The second to last test. (p. 123)

Having successfully passed through the various stages of the journey the narrator reaches F.'s tree house just as the Indian spirit reaches Oscotarach's bark hut. The pilgrim must have his brain removed before entering the world of the Eternal Hunt, and the narrator observes that his brain is "ruined" (p. 96).

In the System Theatre, the narrator can enter the "Magic" world for the first time. As his eyes blink at the same speed as the shutter in the projector, he fuses with the magic world of film and its idols, and just as stars like Marilyn Monroe and Richard Widmark are transformed by the magic of film he too will undergo a transformation:

The old man commenced his remarkable performance... Suffice it to say, he disintegrated slowly...he dissolved from the inside out... His presence had not completely disappeared when he began to reassemble himself... His presence was like the shape of an hourglass, strongest where it was smallest... That is the beautiful waist of the hourglass! That is the point of Clear light (p. 241)

The "Eternal Hunt" of the old man is over as he frees himself from the bonds of mind and body in a fusion with "the Magic length of God" (p. 158).

In one of the first reviews of the novel. E.B. Gose says:

Cohen seems to be saying that Western institutions have ruined man's relation to nature, the universe and God; at the same time he leaves room for the individual somehow to triumph over the faulty patterns for living charted by our culture.6

What has not been recognized is that Cohen offers both a new pattern for living and an organizing structure for his novel in the myth of Oscotarach.

In the conclusion to the novel, Cohen's narrator asserts that "the end of this book has been rented to the Jesuits" (p. 242), and he quotes the concluding paragraphs of Lecompte's book in which the case for Catherine's beautification is made. Having paid this ironic tribute to the Jesuits, the shifting narrator returns to the image of the pilgrimage to end the novel:

Welcome to you who read me today. Welcome to you who put my heart down. Welcome to you, darling and friend, who miss me forever in your trip to the end (p. 243)


------------------
1 Margaret Atwood, Survival (Toronto: Anansi, 1972), p. 103.

2 Leonard Cohen, Beautiful Losers (Toronto: McClelland and Stewart Ltd., 1966), p. 3. All future citations from the novel will be taken from this edition: page numbers will be enclosed in parentheses and inserted in the text.

3 Edouard Lecompte, S.J., Une Vierge Iroquoise: Catherine Tekakwitha (Montreal: Imprimerie du Messager, 1927), p. 12.

4 Although Cohen acknowledges a source at the end of this passage, he does not identify it; the reference is to Francis Parkman's The Jesuits in North America in the Seventeenth Century, II (Toronto: George N. Morang and Co., Ltd., 1906), p. 78.

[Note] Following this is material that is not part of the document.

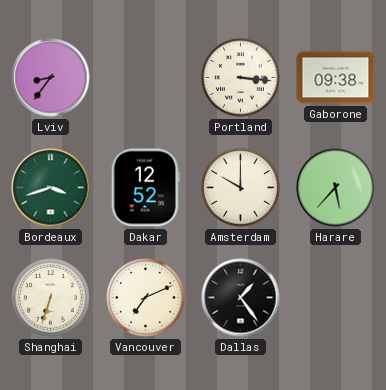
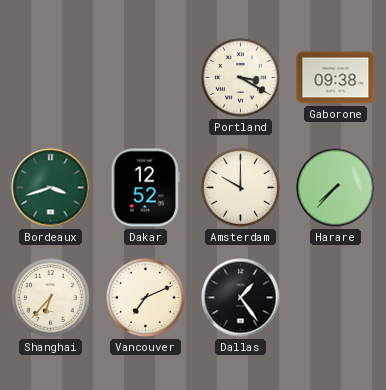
Lviv: 8:36 -> none
Portland: 3:16 -> 3:20
Harare: 5:37 -> 7:37
Shanghai: 6:33 -> 6:37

...The Hurons believed that a personnage named Oscotarach, or the Head-Piercer, dwelt in a bark house beside the path, and that it was his office to remove the brains from the heads of all who went by as a necessary preparation for immortality.

5 Lecompte, Catherine Tekakwitha, p. 11.

6 E. B. Gose, "Of Beauty and Unmeaning", Canadian Literature, XXIX (Summer, 1966), p. 63.